### EXCERPTED DATA

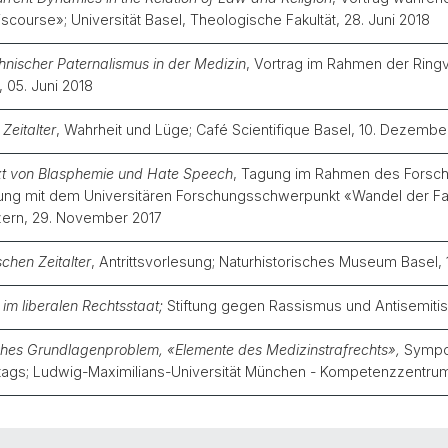
iscourse»; Universität Basel, Theologische Fakultät, 28. Juni 2018
nischer Paternalismus in der Medizin
, Vortrag im Rahmen der Ringv
 05. Juni 2018
Zeitalter
, Wahrheit und Lüge; Café Scientifique Basel, 10. Dezembe
xt von Blasphemie und Hate Speech
, Tagung im Rahmen des Forschu
dung mit dem Universitären Forschungsschwerpunkt «Wandel der Fam
uzern, 29. November 2017
chen Zeitalter
, Antrittsvorlesung; Naturhistorisches Museum Basel
m liberalen Rechtsstaat;
Stiftung gegen Rassismus und Antisemitism
iches Grundlagenproblem, «Elemente des Medizinstrafrechts»,
Sympos
tags; Ludwig-Maximilians-Universität München - Kompetenzzentrum 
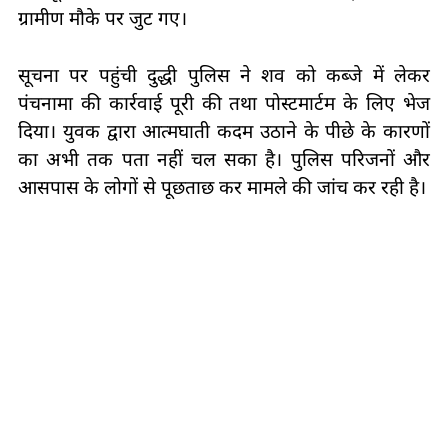
ग्रामीण मौके पर जुट गए।
सूचना पर पहुंची दुद्धी पुलिस ने शव को कब्जे में लेकर
पंचनामा की कार्रवाई पूरी की तथा पोस्टमार्टम के लिए भेज
दिया। युवक द्वारा आत्मघाती कदम उठाने के पीछे के कारणों
का अभी तक पता नहीं चल सका है। पुलिस परिजनों और
आसपास के लोगों से पूछताछ कर मामले की जांच कर रही है।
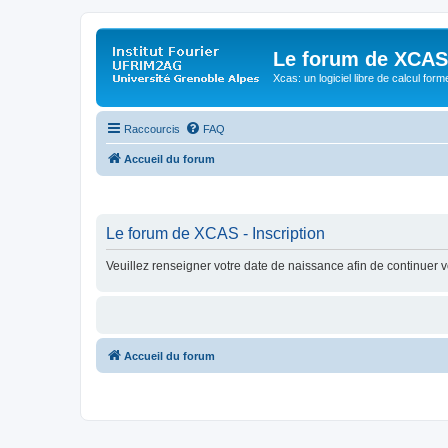
Le forum de XCAS
Xcas: un logiciel libre de calcul form
Raccourcis
FAQ
Accueil du forum
Le forum de XCAS - Inscription
Veuillez renseigner votre date de naissance afin de continuer vo
Accueil du forum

######

◆ **DIRECTIONS**
Pictures stay out. Transcribe the lines from the start of the entries above through the line with "m liberalen Rechtsstaat;", exactly.

◆ **ANSWER TO THE PROBLEM**
iscourse»; Universität Basel, Theologische Fakultät, 28. Juni 2018
nischer Paternalismus in der Medizin
, Vortrag im Rahmen der Ringv
 05. Juni 2018
Zeitalter
, Wahrheit und Lüge; Café Scientifique Basel, 10. Dezembe
xt von Blasphemie und Hate Speech
, Tagung im Rahmen des Forschu
dung mit dem Universitären Forschungsschwerpunkt «Wandel der Fam
uzern, 29. November 2017
chen Zeitalter
, Antrittsvorlesung; Naturhistorisches Museum Basel
m liberalen Rechtsstaat;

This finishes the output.